A situação é ainda mais preocupante porque os hospitais públicos e privados somando todos os leitos estão com 90% de ocupação na UTI e 80% na enfermaria. Naufel diz que não há a quem recorrer mais.

"Estivemos na secretaria de estado da Saúde na semana passada. Antes de entrar na live, eu tentei falar com o secretário de estado de Saúde, que estava em reunião. Mas muito provavelmente os leitos de saúde do Arnaldo Pezzuti serão ativados, porque não dá mais para esperar", ressaltou. 

O local tem capacidade para atender 60 leitos, que faltam receber a estrutura de oxigênio, mas o processo pode ser realizado em apenas três dias. 
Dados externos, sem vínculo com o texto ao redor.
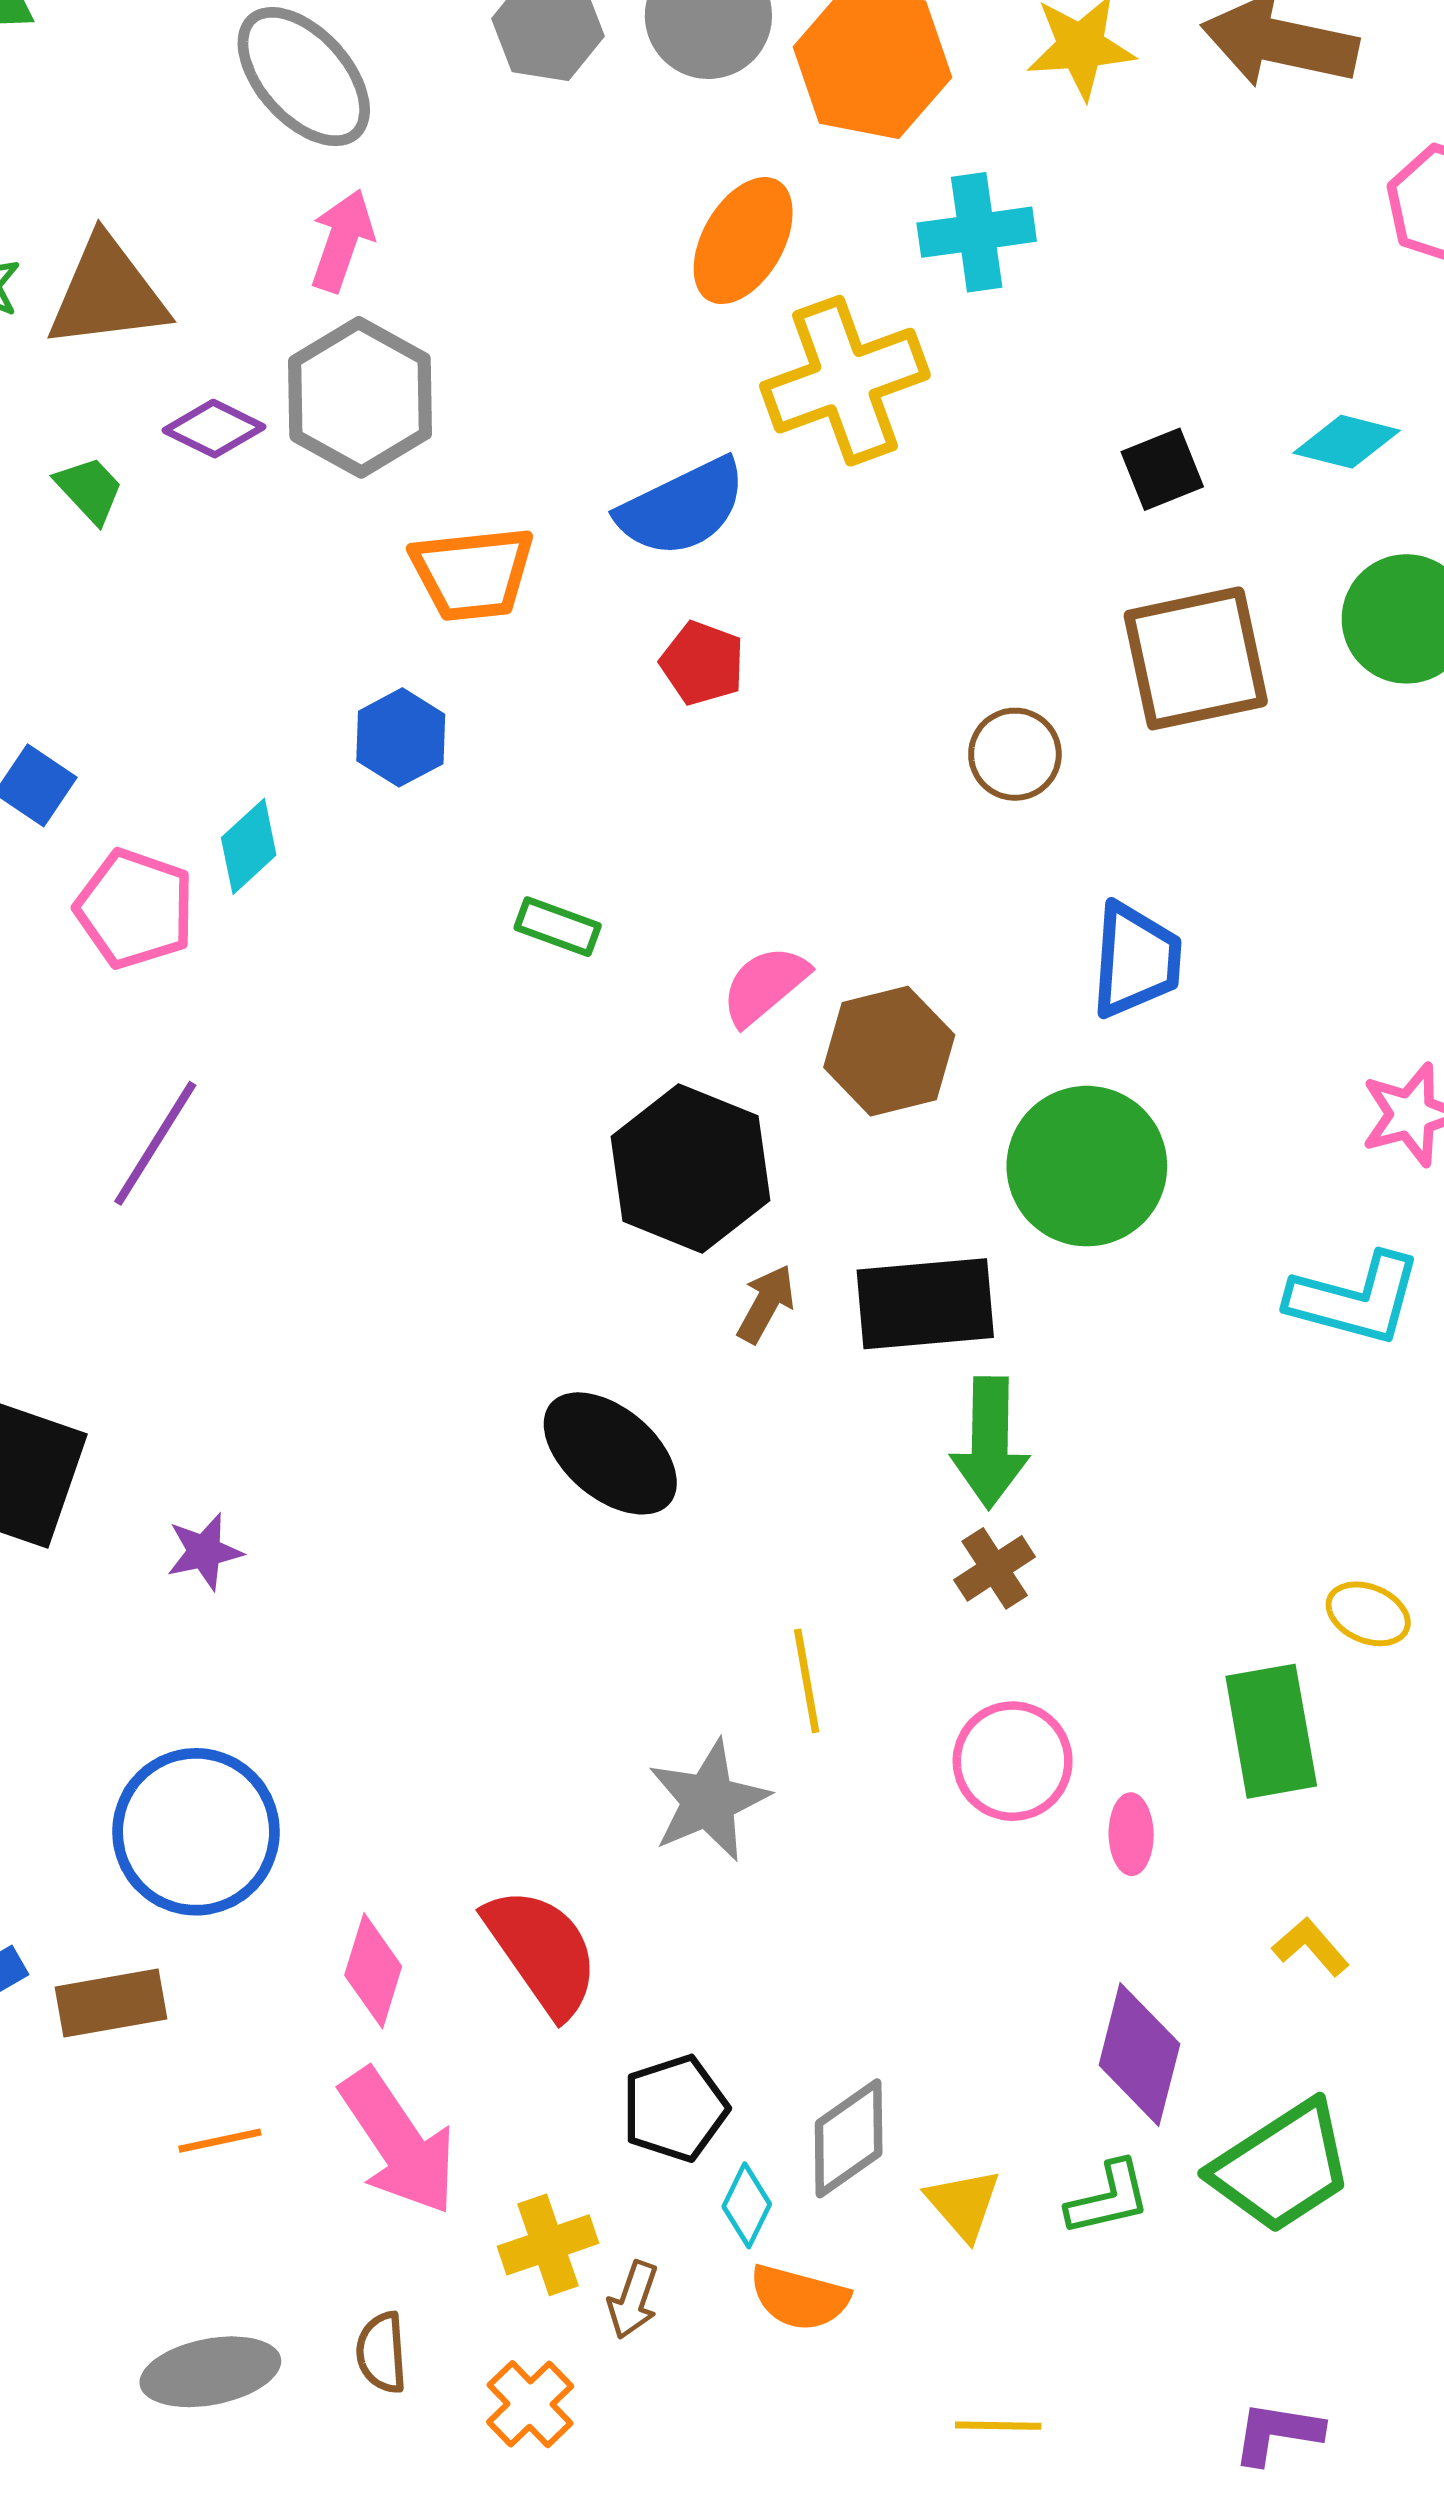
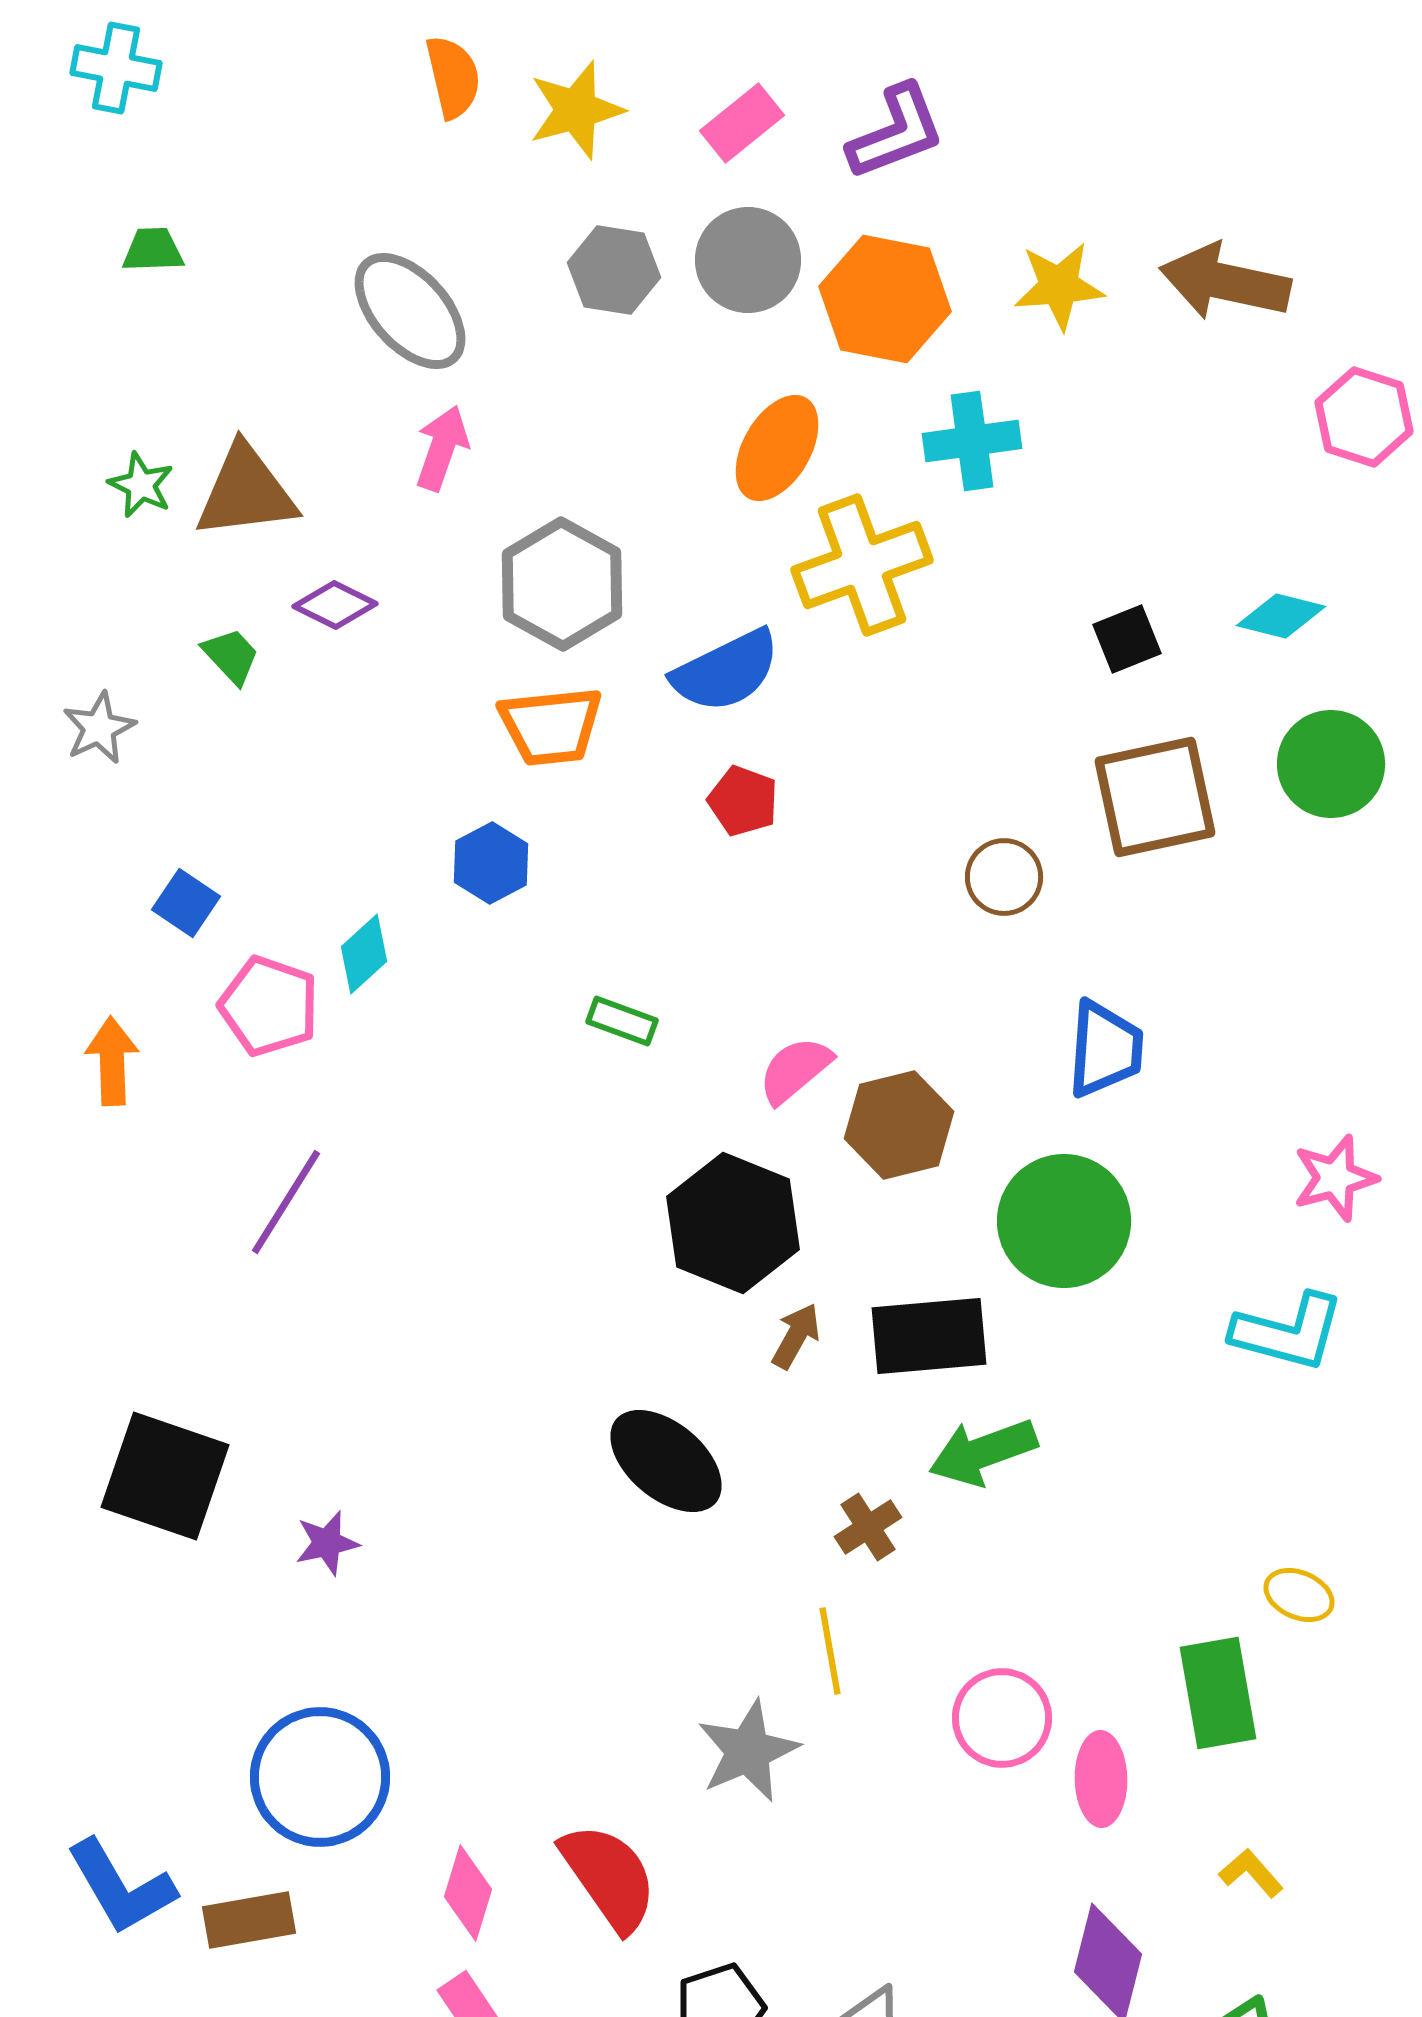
gray hexagon: (360, 397) -> (562, 584), moved
green arrow: (990, 1443) -> (983, 1452), turned 69
brown cross: (995, 1568) -> (868, 1527), moved
pink ellipse: (1131, 1834) -> (1101, 1779), size x1.4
O prefeito Caio Cunha disse que essa situação é reflexo do que aconteceu há duas semanas, no carnaval. Apesar de não ter havido desfile, três festas clandestinas foram esvaziadas.

"Nós autuamos alguns estabelecimentos casas noturnas e tabacarias que insistem em promover aglomeração. Por conta disso e de tantas outras coisas, a cidade acaba recebendo este reflexo agora. O prejudicado é tudo mundo. É o comerciante, é o pai e a mãe de família. Depois dessa live,a gente vai ter uma reunião para decidir como serão os próximos dias”, disse o prefeito.

Cunha prometeu manter a fiscalização a esses eventos, mas disse que o contingente de homens da Guarda Municipal é menor do que a demanda. Além disso, o prefeito garantiu para essa terça-feira (2) uma readequação no horário do transporte público, a fim de evitar aglomerações.